All of the data below should be set down again verbatim, without any images.
_____
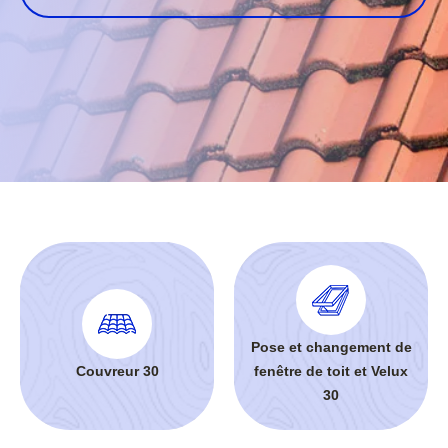
Pose et changement de
Couvreur 30
fenêtre de toit et Velux
30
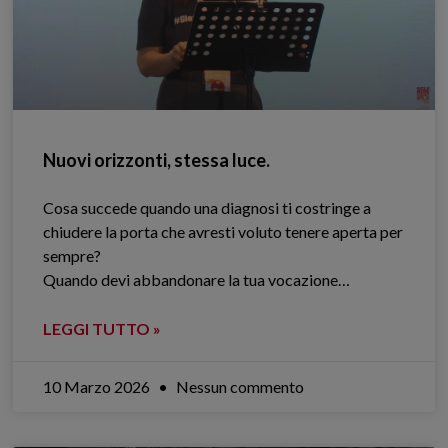
Nuovi orizzonti, stessa luce.
Cosa succede quando una diagnosi ti costringe a
chiudere la porta che avresti voluto tenere aperta per
sempre?
Quando devi abbandonare la tua vocazione…
LEGGI TUTTO »
10 Marzo 2026
Nessun commento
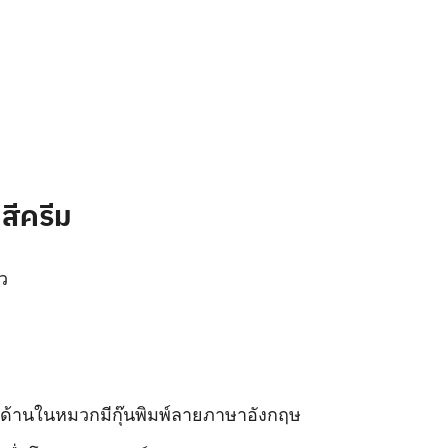
สีครีม
ว
ิน ด้านในหมวกมีกุ๊นพิมพ์ลายภาษาอังกฤษ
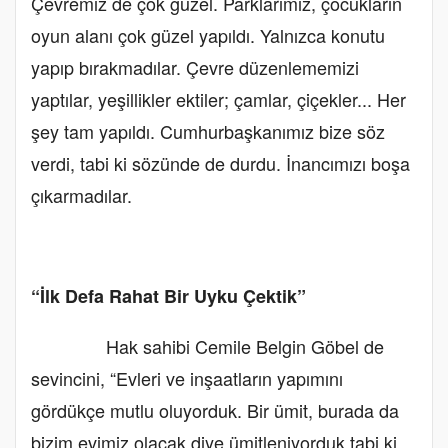
Çevremiz de çok güzel. Parklarımız, çocukların
oyun alanı çok güzel yapıldı. Yalnızca konutu
yapıp bırakmadılar. Çevre düzenlememizi
yaptılar, yeşillikler ektiler; çamlar, çiçekler... Her
şey tam yapıldı. Cumhurbaşkanımız bize söz
verdi, tabi ki sözünde de durdu. İnancımızı boşa
çıkarmadılar.
“İlk Defa Rahat Bir Uyku Çektik”
Hak sahibi Cemile Belgin Göbel de
sevincini, “Evleri ve inşaatların yapımını
gördükçe mutlu oluyorduk. Bir ümit, burada da
bizim evimiz olacak diye ümitleniyorduk tabi ki.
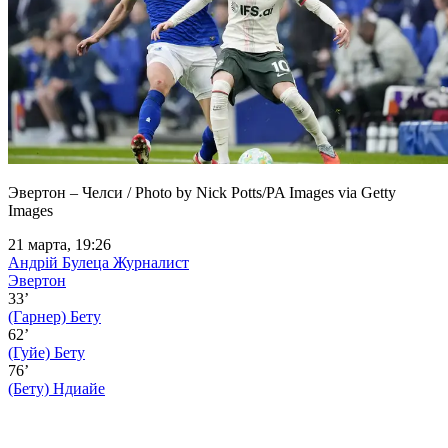
Эвертон – Челси / Photo by Nick Potts/PA Images via Getty
Images
21 марта, 19:26
Андрій Булеца
Журналист
Эвертон
33’
(Гарнер)
Бету
62’
(Гуйе)
Бету
76’
(Бету)
Ндиайе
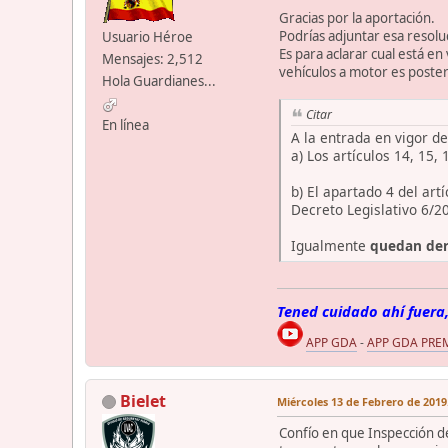
Gracias por la aportación.
Podrías adjuntar esa resolu
Usuario Héroe
Es para aclarar cual está en
Mensajes: 2,512
vehículos a motor es poster
Hola Guardianes...
Citar
En línea
A la entrada en vigor d
a) Los artículos 14, 15,
b) El apartado 4 del art
Decreto Legislativo 6/2
Igualmente
quedan dero
Tened cuidado ahí fuera,
APP GDA
-
APP GDA PRE
Bielet
Miércoles 13 de Febrero de 2019.
Confío en que Inspección de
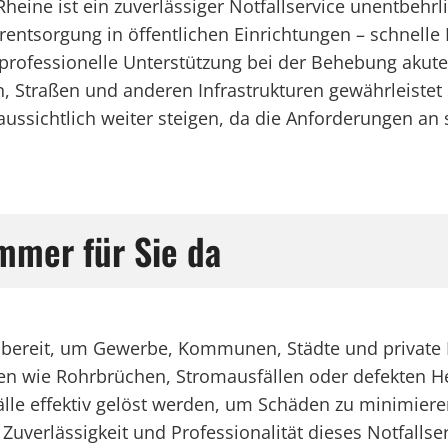
eine ist ein zuverlässiger Notfallservice unentbeh
tsorgung in öffentlichen Einrichtungen – schnelle 
t professionelle Unterstützung bei der Behebung akut
 Straßen und anderen Infrastrukturen gewährleistet si
aussichtlich weiter steigen, da die Anforderungen an 
Immer für Sie da
ce bereit, um Gewerbe, Kommunen, Städte und private 
emen wie Rohrbrüchen, Stromausfällen oder defekten 
lle effektiv gelöst werden, um Schäden zu minimiere
Zuverlässigkeit und Professionalität dieses Notfallse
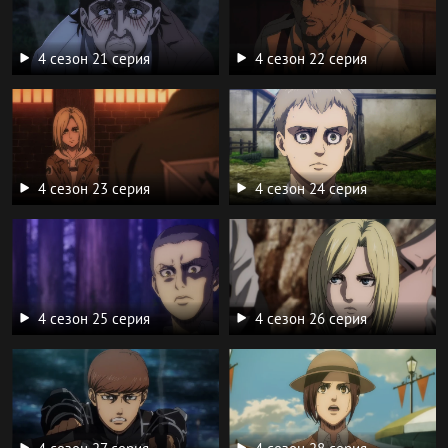
4 сезон 21 серия
4 сезон 22 серия
4 сезон 23 серия
4 сезон 24 серия
4 сезон 25 серия
4 сезон 26 серия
_____
#### [Task answer]
Pose et changement de
Couvreur 30
fenêtre de toit et Velux
30
Nuovi orizzonti, stessa luce.
Cosa succede quando una diagnosi ti costringe a
chiudere la porta che avresti voluto tenere aperta per
sempre?
Quando devi abbandonare la tua vocazione…
LEGGI TUTTO »
10 Marzo 2026
Nessun commento
สีครีม
ว
ิน ด้านในหมวกมีกุ๊นพิมพ์ลายภาษาอังกฤษ
Çevremiz de çok güzel. Parklarımız, çocukların
oyun alanı çok güzel yapıldı. Yalnızca konutu
yapıp bırakmadılar. Çevre düzenlememizi
yaptılar, yeşillikler ektiler; çamlar, çiçekler... Her
şey tam yapıldı. Cumhurbaşkanımız bize söz
verdi, tabi ki sözünde de durdu. İnancımızı boşa
çıkarmadılar.
“İlk Defa Rahat Bir Uyku Çektik”
Hak sahibi Cemile Belgin Göbel de
sevincini, “Evleri ve inşaatların yapımını
gördükçe mutlu oluyorduk. Bir ümit, burada da
bizim evimiz olacak diye ümitleniyorduk tabi ki.
Эвертон – Челси / Photo by Nick Potts/PA Images via Getty
Images
21 марта, 19:26
Андрій Булеца
Журналист
Эвертон
33’
(Гарнер)
Бету
62’
(Гуйе)
Бету
76’
(Бету)
Ндиайе
Gracias por la aportación.
Podrías adjuntar esa resolu
Usuario Héroe
Es para aclarar cual está en
Mensajes: 2,512
vehículos a motor es poster
Hola Guardianes...
Citar
En línea
A la entrada en vigor d
a) Los artículos 14, 15,
b) El apartado 4 del art
Decreto Legislativo 6/2
Igualmente
quedan dero
Tened cuidado ahí fuera,
APP GDA
-
APP GDA PRE
Bielet
Miércoles 13 de Febrero de 2019.
Confío en que Inspección de
eine ist ein zuverlässiger Notfallservice unentbeh
tsorgung in öffentlichen Einrichtungen – schnelle 
t professionelle Unterstützung bei der Behebung akut
 Straßen und anderen Infrastrukturen gewährleistet si
aussichtlich weiter steigen, da die Anforderungen an 
Immer für Sie da
ce bereit, um Gewerbe, Kommunen, Städte und private 
emen wie Rohrbrüchen, Stromausfällen oder defekten 
lle effektiv gelöst werden, um Schäden zu minimiere
Zuverlässigkeit und Professionalität dieses Notfallse
4 сезон 21 серия
4 сезон 22 серия
4 сезон 23 серия
4 сезон 24 серия
4 сезон 25 серия
4 сезон 26 серия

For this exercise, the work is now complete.